Saturday, May 24, 2008

The mysteries of adulthood through the eyes of a child (How the Soldier Repairs the Gramophone by Sasa Stanisic)

Greetings from Marion, OH, as good a setting as any to continuing to enjoy Sasa Stanisic's How the Soldier Repairs the Gramophone. Aleksandar attends the funeral of his grandfather, a party member during Tito's Communist government in Yugoslavia. It's his intention to revive his granfather with magic at some opportune moment during the funeral:


The speeches begin, the speeches go on and on, the speeches are never going to end, and I don't want to interrupt anyone making a speech with my magic spells, that would be rude. I'm sweating. The sun is blazing down; cicadas are chirping. Uncle Bora mops the sweat off his face with a pale blue handkerchief. I mop my forehead with my sleeve. Once I secretly watched a funeral where there weren't any long, boring speeches, just a short incomprehensible one. A bearded man wearing a woman's dress sang and waved a golden ball about on the end of a chain. Smoke was coming out of the ball, and death smelled of green tea. Later I found out that the man was a priest. We don't have priests - the people who make speeches at our funerals are sixty years old with badges on their breast pockets. No one tells any jokes. They all praise Grandpa, often saying exactly the same thing, as if they'd been copying from each other. They sound like women praising the virtues of a cake. As the dead can't hear anymore when they're in the ground, the last thing they hear up here ought to make them feel good. But correct as my grandpa was, he would always put anyone who tried sweet-talking him right.
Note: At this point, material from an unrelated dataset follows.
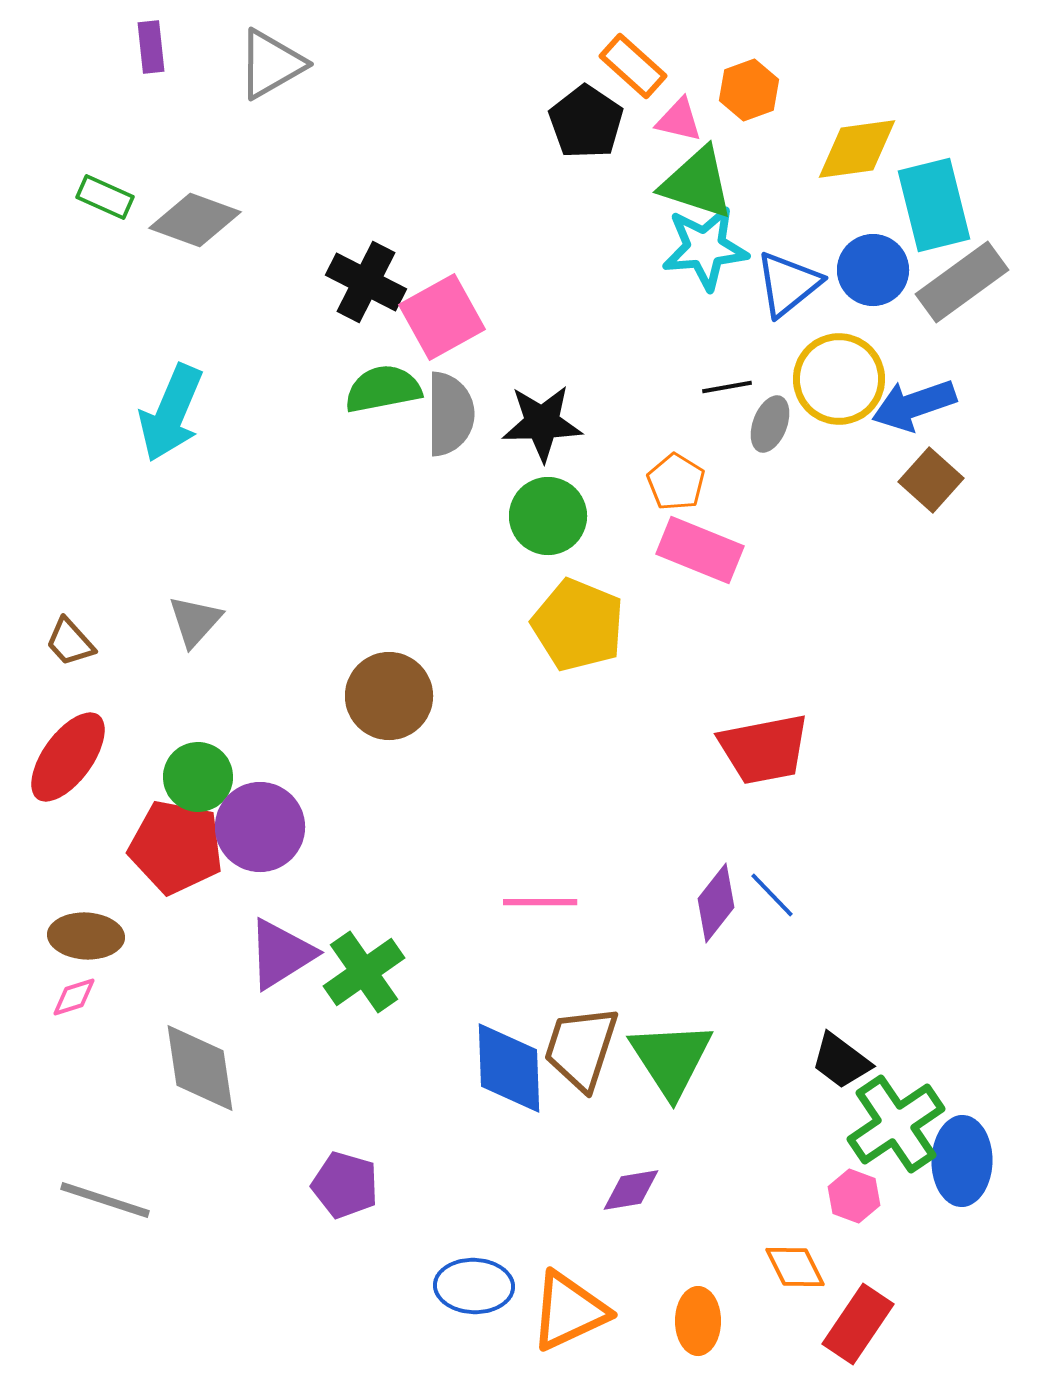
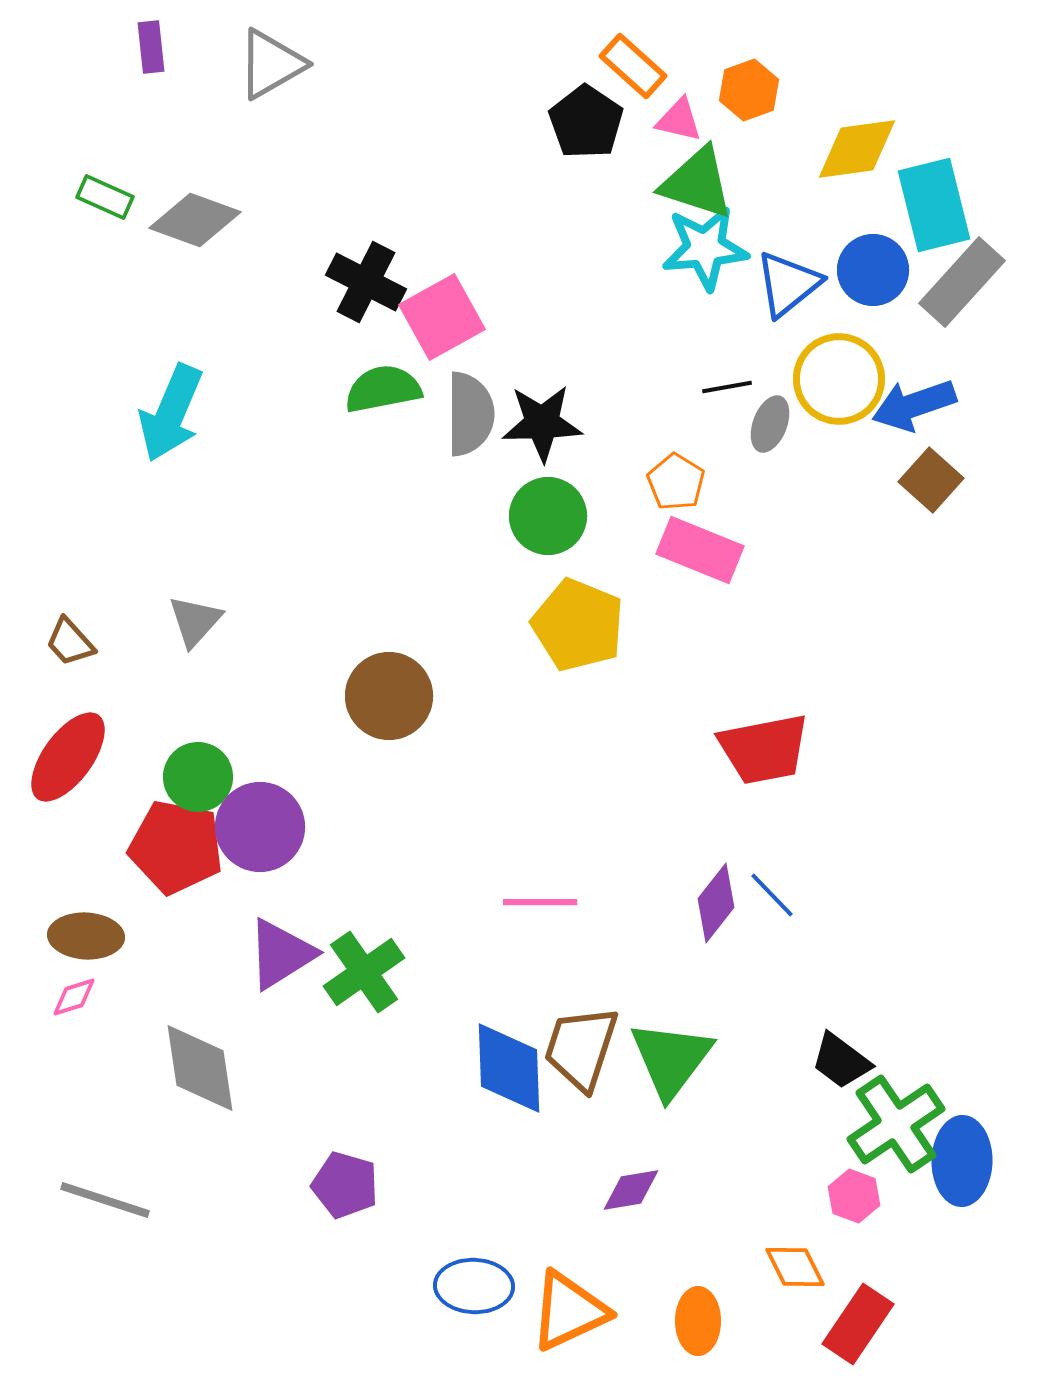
gray rectangle at (962, 282): rotated 12 degrees counterclockwise
gray semicircle at (450, 414): moved 20 px right
green triangle at (671, 1059): rotated 10 degrees clockwise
No, Comrade Poljo, he would say, I have not been busy reforming our country every single day, last Friday I did nothing at all to lower the rate of inflation, I slept in late on Saturday instead of going ahead to implement the plan in our regional collectives, and on Sunday's I go walking with my grandson the magician.


I love the irony Stanisic finds in juxtaposing the child's wish to revive his grandpa with a magic wand - with the adults own magical ceremonies - whether in religion or party politics - they are equally mysterious to Aleksandar. Stanisic's vision of childhood is fantastical and at times funny but very real - not cute.



Someday, when I'm as old as my great-grandpa Nikola, I will have set sail in a ship, I'll have met a liar and left him an honest man, I'll have persuaded a donkey to go the way I want, and I'll have sung like Great-Grandpa, with a voice as powerful as a mountain range, a ship, the habit of honest and a donkey all rolled in together.


Admirable wish as any for a fruitful adulthood. When I grow up I hope I might do the same.

2 comments:

Eva said...

Those passages are great! Thanks for sharing. :) And have fun in Ohio!

Anonymous said...

My goodness. What a dear book. I'm sorry to say I've never heard of it, or the author. So thank you very much. I hope your time in Ohio is marvelous and that you get some well deserved R and R.